▸ TASK GOAL
Output the whole listing below. Keep it exact.

[DATA Boundary: Start]

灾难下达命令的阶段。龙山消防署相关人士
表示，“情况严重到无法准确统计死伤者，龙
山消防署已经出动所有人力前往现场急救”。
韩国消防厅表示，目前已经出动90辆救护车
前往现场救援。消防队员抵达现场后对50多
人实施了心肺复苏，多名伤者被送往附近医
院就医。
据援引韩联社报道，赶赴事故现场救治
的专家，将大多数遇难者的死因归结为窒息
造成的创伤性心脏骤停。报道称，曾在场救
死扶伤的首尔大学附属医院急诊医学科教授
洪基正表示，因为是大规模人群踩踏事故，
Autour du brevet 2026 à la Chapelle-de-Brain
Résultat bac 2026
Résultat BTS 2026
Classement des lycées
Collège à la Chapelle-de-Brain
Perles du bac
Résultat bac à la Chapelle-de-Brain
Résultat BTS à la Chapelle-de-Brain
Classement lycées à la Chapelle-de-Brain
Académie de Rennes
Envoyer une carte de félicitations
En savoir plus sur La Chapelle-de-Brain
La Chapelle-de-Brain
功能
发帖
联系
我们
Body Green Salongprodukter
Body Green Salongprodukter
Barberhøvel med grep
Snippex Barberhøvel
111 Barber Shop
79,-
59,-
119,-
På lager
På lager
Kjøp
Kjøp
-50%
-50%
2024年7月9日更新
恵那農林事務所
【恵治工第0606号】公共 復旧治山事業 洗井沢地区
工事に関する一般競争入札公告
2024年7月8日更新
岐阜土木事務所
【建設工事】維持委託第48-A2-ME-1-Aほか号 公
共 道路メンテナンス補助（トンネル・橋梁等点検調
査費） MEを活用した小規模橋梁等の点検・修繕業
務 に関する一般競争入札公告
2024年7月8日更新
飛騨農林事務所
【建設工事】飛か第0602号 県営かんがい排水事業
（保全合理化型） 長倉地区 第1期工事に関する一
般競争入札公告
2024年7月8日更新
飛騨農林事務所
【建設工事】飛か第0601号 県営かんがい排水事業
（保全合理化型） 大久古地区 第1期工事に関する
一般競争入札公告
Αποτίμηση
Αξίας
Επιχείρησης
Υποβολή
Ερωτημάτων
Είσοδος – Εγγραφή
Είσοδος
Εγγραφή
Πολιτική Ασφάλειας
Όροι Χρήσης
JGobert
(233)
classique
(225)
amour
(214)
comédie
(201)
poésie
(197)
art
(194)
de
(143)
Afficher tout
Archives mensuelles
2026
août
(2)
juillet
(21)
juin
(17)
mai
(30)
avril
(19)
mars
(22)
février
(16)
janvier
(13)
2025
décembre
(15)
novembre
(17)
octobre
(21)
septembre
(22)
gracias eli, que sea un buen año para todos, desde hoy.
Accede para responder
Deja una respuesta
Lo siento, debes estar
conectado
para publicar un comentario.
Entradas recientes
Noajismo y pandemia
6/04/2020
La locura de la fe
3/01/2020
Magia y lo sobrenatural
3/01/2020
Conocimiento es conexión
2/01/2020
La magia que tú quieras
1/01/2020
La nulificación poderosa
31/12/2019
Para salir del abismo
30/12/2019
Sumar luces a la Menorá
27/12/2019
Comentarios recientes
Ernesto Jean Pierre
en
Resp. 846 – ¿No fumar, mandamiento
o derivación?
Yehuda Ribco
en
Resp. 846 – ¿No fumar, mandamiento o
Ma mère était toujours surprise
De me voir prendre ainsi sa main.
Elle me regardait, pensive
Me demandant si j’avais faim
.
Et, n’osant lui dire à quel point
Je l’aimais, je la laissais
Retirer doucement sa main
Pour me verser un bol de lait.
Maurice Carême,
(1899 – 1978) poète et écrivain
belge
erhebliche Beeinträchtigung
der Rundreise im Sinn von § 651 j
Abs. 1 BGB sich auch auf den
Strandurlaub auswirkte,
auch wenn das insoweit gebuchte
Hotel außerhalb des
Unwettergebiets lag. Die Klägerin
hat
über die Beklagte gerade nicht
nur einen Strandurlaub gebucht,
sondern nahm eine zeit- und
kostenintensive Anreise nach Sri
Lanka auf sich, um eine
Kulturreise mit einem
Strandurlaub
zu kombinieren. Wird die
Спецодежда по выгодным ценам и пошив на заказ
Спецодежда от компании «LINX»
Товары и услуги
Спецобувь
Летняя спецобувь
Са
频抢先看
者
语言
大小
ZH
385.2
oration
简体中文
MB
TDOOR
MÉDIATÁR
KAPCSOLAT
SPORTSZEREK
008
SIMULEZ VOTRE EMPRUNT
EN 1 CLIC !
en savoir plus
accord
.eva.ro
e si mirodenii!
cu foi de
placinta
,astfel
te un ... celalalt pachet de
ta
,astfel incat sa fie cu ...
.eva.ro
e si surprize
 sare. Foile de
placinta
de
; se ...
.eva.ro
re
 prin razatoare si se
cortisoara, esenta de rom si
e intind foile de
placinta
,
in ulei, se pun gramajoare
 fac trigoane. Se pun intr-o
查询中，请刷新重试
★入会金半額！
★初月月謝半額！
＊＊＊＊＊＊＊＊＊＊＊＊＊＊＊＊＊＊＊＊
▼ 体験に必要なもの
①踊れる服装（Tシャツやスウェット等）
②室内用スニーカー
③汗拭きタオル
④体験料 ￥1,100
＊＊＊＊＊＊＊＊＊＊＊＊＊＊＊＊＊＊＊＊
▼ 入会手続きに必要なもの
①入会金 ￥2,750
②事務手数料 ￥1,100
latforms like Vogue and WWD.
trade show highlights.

[DATA Boundary: End]

▸ RESPONSE TO THE TASK
灾难下达命令的阶段。龙山消防署相关人士
表示，“情况严重到无法准确统计死伤者，龙
山消防署已经出动所有人力前往现场急救”。
韩国消防厅表示，目前已经出动90辆救护车
前往现场救援。消防队员抵达现场后对50多
人实施了心肺复苏，多名伤者被送往附近医
院就医。
据援引韩联社报道，赶赴事故现场救治
的专家，将大多数遇难者的死因归结为窒息
造成的创伤性心脏骤停。报道称，曾在场救
死扶伤的首尔大学附属医院急诊医学科教授
洪基正表示，因为是大规模人群踩踏事故，
Autour du brevet 2026 à la Chapelle-de-Brain
Résultat bac 2026
Résultat BTS 2026
Classement des lycées
Collège à la Chapelle-de-Brain
Perles du bac
Résultat bac à la Chapelle-de-Brain
Résultat BTS à la Chapelle-de-Brain
Classement lycées à la Chapelle-de-Brain
Académie de Rennes
Envoyer une carte de félicitations
En savoir plus sur La Chapelle-de-Brain
La Chapelle-de-Brain
功能
发帖
联系
我们
Body Green Salongprodukter
Body Green Salongprodukter
Barberhøvel med grep
Snippex Barberhøvel
111 Barber Shop
79,-
59,-
119,-
På lager
På lager
Kjøp
Kjøp
-50%
-50%
2024年7月9日更新
恵那農林事務所
【恵治工第0606号】公共 復旧治山事業 洗井沢地区
工事に関する一般競争入札公告
2024年7月8日更新
岐阜土木事務所
【建設工事】維持委託第48-A2-ME-1-Aほか号 公
共 道路メンテナンス補助（トンネル・橋梁等点検調
査費） MEを活用した小規模橋梁等の点検・修繕業
務 に関する一般競争入札公告
2024年7月8日更新
飛騨農林事務所
【建設工事】飛か第0602号 県営かんがい排水事業
（保全合理化型） 長倉地区 第1期工事に関する一
般競争入札公告
2024年7月8日更新
飛騨農林事務所
【建設工事】飛か第0601号 県営かんがい排水事業
（保全合理化型） 大久古地区 第1期工事に関する
一般競争入札公告
Αποτίμηση
Αξίας
Επιχείρησης
Υποβολή
Ερωτημάτων
Είσοδος – Εγγραφή
Είσοδος
Εγγραφή
Πολιτική Ασφάλειας
Όροι Χρήσης
JGobert
(233)
classique
(225)
amour
(214)
comédie
(201)
poésie
(197)
art
(194)
de
(143)
Afficher tout
Archives mensuelles
2026
août
(2)
juillet
(21)
juin
(17)
mai
(30)
avril
(19)
mars
(22)
février
(16)
janvier
(13)
2025
décembre
(15)
novembre
(17)
octobre
(21)
septembre
(22)
gracias eli, que sea un buen año para todos, desde hoy.
Accede para responder
Deja una respuesta
Lo siento, debes estar
conectado
para publicar un comentario.
Entradas recientes
Noajismo y pandemia
6/04/2020
La locura de la fe
3/01/2020
Magia y lo sobrenatural
3/01/2020
Conocimiento es conexión
2/01/2020
La magia que tú quieras
1/01/2020
La nulificación poderosa
31/12/2019
Para salir del abismo
30/12/2019
Sumar luces a la Menorá
27/12/2019
Comentarios recientes
Ernesto Jean Pierre
en
Resp. 846 – ¿No fumar, mandamiento
o derivación?
Yehuda Ribco
en
Resp. 846 – ¿No fumar, mandamiento o
Ma mère était toujours surprise
De me voir prendre ainsi sa main.
Elle me regardait, pensive
Me demandant si j’avais faim
.
Et, n’osant lui dire à quel point
Je l’aimais, je la laissais
Retirer doucement sa main
Pour me verser un bol de lait.
Maurice Carême,
(1899 – 1978) poète et écrivain
belge
erhebliche Beeinträchtigung
der Rundreise im Sinn von § 651 j
Abs. 1 BGB sich auch auf den
Strandurlaub auswirkte,
auch wenn das insoweit gebuchte
Hotel außerhalb des
Unwettergebiets lag. Die Klägerin
hat
über die Beklagte gerade nicht
nur einen Strandurlaub gebucht,
sondern nahm eine zeit- und
kostenintensive Anreise nach Sri
Lanka auf sich, um eine
Kulturreise mit einem
Strandurlaub
zu kombinieren. Wird die
Спецодежда по выгодным ценам и пошив на заказ
Спецодежда от компании «LINX»
Товары и услуги
Спецобувь
Летняя спецобувь
Са
频抢先看
者
语言
大小
ZH
385.2
oration
简体中文
MB
TDOOR
MÉDIATÁR
KAPCSOLAT
SPORTSZEREK
008
SIMULEZ VOTRE EMPRUNT
EN 1 CLIC !
en savoir plus
accord
.eva.ro
e si mirodenii!
cu foi de
placinta
,astfel
te un ... celalalt pachet de
ta
,astfel incat sa fie cu ...
.eva.ro
e si surprize
 sare. Foile de
placinta
de
; se ...
.eva.ro
re
 prin razatoare si se
cortisoara, esenta de rom si
e intind foile de
placinta
,
in ulei, se pun gramajoare
 fac trigoane. Se pun intr-o
查询中，请刷新重试
★入会金半額！
★初月月謝半額！
＊＊＊＊＊＊＊＊＊＊＊＊＊＊＊＊＊＊＊＊
▼ 体験に必要なもの
①踊れる服装（Tシャツやスウェット等）
②室内用スニーカー
③汗拭きタオル
④体験料 ￥1,100
＊＊＊＊＊＊＊＊＊＊＊＊＊＊＊＊＊＊＊＊
▼ 入会手続きに必要なもの
①入会金 ￥2,750
②事務手数料 ￥1,100
latforms like Vogue and WWD.
trade show highlights.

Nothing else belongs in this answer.